Monday, February 02, 2004

To satisfy the aspirations of individuals and groups, cultures and races, in peace, within a world community. 

Dear Peter,

Greenspan shows a remarkable faith in the "free" market. Some people might experience "pain" but, according to Greenspanism, all will turn out well.
He does not even touch on what must be some of the most worrying features of the American economy - features that cannot be confined, in their effects, to the American economy but that must affect us all, for good or bad. I won't run over those features again - the trade deficit, the budget deficit, the huge personal, corporate and government debt, the rundown in public infrastructure, the decline in living levels of large sections of the middle and lower income classes in the United States, the inadequacy of fixed-capital investment, the decline in savings, the poor record of profitability and so on and on.
Greenspan has a natural ambition to become a historical figure who got things right. He will, by hook or by crook, hold things up, if he can, until he retires from the scene, replete with honours.
One question is whether that will mean that, by delaying the inevitable, our dilemmas will become even more acute. There is little to encourage optimism that it won't.
It's remarkable that a man of Greenspan's experience could give such deep and almost unqualified support to an utterly "free" market. Let me be clear that I do not deny the validity of relying on the market to the extent that we can - the extent that it gives both the economic and social stability that we had, for example, in the period from 1945 to 1969. I support "flexibility" too as advantageous, again within the boundaries of that economic and social stability that will give us fair levels of living for all and opportunities for reducing the grosser degrees of inequality.
Greenspan glorifies "protection" in a way that is particularly galling to many Australians right at this moment, because the Americans have stubbornly resisted giving free access to Australian agricultural products. In other words, a free market is acceptable to the Americans only when it suits those who have the power within the American political, economic and socio-cultural system. Personally, I am glad that the Americans have stubbornly refused to modify - or modify in any substantial way - their egregious agricultural polices, because I hope that the result will be that the negotiation of a free-trade area between the US and Australia will break down. We should NOT link our own economy - and society - to a failed or at best failing economy whose faults are so deep, so widespread and so fundamental.
Taking up your point, with Greenspan now, are we "witnessing the progressive move of an Olympian to the lunatic fringe"?
It often seems like it.
When any of us becomes so deeply committed to what we have done in the past - and feel the need to justify it - we start to reason in terms that are illogical and that finally take us to the lunatic fringe.
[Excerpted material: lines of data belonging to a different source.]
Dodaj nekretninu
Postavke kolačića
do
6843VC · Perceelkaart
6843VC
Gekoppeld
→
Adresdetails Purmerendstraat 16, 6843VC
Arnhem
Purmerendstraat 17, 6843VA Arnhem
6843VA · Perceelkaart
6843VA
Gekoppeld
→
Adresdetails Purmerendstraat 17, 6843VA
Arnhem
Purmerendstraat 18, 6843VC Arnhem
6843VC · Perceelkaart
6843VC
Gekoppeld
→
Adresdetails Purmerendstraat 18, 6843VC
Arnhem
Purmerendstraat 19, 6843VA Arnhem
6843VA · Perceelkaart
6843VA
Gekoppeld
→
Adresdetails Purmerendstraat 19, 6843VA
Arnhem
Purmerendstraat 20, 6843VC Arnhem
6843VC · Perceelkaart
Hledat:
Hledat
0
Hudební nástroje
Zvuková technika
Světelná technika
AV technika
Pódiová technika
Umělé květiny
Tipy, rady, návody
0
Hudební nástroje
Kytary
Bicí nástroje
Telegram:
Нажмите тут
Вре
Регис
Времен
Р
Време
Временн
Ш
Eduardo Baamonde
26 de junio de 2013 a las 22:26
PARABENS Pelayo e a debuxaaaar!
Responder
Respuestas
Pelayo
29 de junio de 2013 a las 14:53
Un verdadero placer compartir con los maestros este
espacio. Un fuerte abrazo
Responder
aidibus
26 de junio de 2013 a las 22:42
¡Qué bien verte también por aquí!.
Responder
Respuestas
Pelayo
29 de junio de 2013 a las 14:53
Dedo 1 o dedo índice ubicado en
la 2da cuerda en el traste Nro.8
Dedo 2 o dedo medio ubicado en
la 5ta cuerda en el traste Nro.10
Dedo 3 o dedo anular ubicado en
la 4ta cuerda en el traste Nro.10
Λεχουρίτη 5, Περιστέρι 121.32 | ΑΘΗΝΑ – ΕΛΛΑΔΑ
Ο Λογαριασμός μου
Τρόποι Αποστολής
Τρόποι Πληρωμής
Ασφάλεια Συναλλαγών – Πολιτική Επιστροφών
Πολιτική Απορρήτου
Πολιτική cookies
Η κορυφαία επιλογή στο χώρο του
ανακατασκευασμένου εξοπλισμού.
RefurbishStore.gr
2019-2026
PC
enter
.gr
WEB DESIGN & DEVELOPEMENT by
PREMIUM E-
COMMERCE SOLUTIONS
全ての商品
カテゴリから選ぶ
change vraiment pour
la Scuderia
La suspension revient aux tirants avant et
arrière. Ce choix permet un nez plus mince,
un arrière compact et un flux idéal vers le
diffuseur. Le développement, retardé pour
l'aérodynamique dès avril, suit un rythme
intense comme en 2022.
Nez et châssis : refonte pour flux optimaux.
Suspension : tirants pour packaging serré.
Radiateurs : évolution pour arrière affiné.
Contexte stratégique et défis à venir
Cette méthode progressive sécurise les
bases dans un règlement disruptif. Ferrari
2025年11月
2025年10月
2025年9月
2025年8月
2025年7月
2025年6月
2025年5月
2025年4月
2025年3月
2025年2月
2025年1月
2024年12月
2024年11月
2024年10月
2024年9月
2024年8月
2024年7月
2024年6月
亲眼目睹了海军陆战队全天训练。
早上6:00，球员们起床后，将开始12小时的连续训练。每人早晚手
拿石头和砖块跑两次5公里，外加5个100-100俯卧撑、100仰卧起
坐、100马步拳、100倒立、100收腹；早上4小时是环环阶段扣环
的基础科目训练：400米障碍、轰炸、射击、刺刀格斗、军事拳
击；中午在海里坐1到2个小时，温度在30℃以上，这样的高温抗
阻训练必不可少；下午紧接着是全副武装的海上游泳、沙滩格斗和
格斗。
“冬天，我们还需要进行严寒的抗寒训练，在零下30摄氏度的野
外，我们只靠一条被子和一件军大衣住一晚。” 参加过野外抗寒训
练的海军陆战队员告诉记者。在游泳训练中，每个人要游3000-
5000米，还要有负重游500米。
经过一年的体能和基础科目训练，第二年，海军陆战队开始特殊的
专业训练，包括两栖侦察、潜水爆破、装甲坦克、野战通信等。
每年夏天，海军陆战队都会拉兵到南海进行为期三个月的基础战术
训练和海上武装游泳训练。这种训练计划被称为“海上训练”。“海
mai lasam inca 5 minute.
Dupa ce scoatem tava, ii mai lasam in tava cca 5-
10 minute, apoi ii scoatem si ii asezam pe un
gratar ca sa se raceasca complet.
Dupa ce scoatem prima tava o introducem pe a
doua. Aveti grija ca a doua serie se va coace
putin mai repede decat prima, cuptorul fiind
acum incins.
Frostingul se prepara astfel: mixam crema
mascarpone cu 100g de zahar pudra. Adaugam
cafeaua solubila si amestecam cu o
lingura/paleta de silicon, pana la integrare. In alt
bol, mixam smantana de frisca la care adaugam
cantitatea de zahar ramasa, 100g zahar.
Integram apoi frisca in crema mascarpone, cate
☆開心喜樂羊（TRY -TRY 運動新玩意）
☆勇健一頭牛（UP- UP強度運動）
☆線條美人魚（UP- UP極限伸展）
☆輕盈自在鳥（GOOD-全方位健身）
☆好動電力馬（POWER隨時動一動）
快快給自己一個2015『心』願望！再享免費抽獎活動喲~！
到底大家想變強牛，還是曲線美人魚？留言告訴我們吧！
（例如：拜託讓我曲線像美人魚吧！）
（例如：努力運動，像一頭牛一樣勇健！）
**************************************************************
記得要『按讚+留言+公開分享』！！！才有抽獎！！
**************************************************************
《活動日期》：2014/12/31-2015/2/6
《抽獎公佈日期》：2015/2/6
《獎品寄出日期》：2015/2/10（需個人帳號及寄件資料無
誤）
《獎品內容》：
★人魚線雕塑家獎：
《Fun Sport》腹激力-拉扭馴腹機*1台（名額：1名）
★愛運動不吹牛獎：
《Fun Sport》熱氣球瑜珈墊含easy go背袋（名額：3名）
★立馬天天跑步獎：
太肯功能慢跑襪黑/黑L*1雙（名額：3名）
I think of an Australian Foreign Minister of fifty years ago with whom we witnessed a "progressive move ...to the lunatic fringe." Is Tony Blair moving to the lunatic fringe in his frantic need to justify going to war in Iraq? Will some members of the Bush Administration - although Bush himself looks as though he might be the smart guy, guilty but not going crazy because he was never "intellectually" involved or even, I suppose, aware?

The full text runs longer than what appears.